So hat auch der Apostel Paulus viel Wert darauf gelegt, daß die Gläubigen jener Tage erkennen möchten, welche unermeßlichen Reichtümer in dem Evangelium der Gnade enthalten sind. Dies sucht er ihnen besonders dadurch vor Augen zu führen, daß er die Botschaft des Neuen Bundes derjenigen des Alten gegenüberstellt. Auf diese Weise gelangt er dann stets zu dem gleichen Ergebnis wie der Schreiber des Hebräerbriefes, daß nämlich die heutige Kunde des Glaubens unendlich viel „besser“, „größer“, „höher“ und „vorzüglicher“ ist, ja daß sie den Höhe- und Zielpunkt aller bisherigen Gottesoffenbarungen bildet.

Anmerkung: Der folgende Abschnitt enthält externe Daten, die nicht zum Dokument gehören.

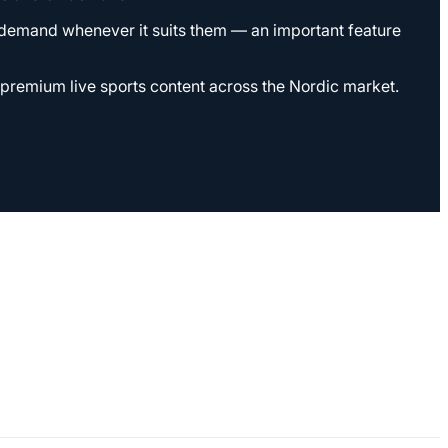
n demand whenever it suits them — an important feature
r premium live sports content across the Nordic market.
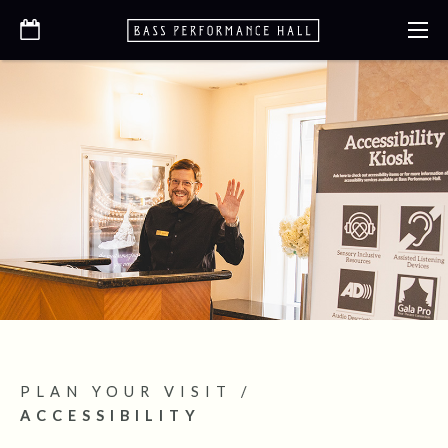
PLAN YOUR VISIT
/
ACCESSIBILITY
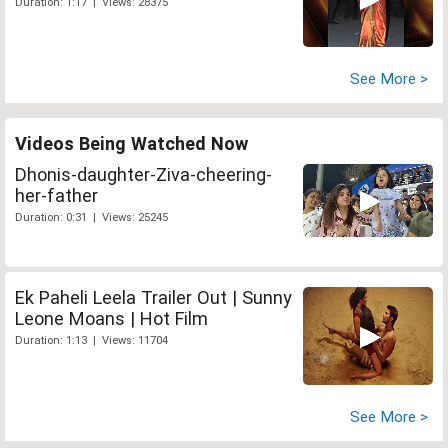
Duration: 1:17 | Views: 28375
See More >
Videos Being Watched Now
Dhonis-daughter-Ziva-cheering-
her-father
Duration: 0:31 | Views: 25245
Ek Paheli Leela Trailer Out | Sunny
Leone Moans | Hot Film
Duration: 1:13 | Views: 11704
See More >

In einer ganz besonders kostbaren Weise stellt er diesen Vergleich in 2Kor 3 an. Hier sind es genau sieben gewaltige Stücke, in denen nach Paulus die Größe und Unübertreffbarkeit des neutestamentlichen Heils alles bisher Dagewesene ewig überragt. In sieben Gegensatzpaaren stellt sich uns da die Größe des Evangeliums vor Augen.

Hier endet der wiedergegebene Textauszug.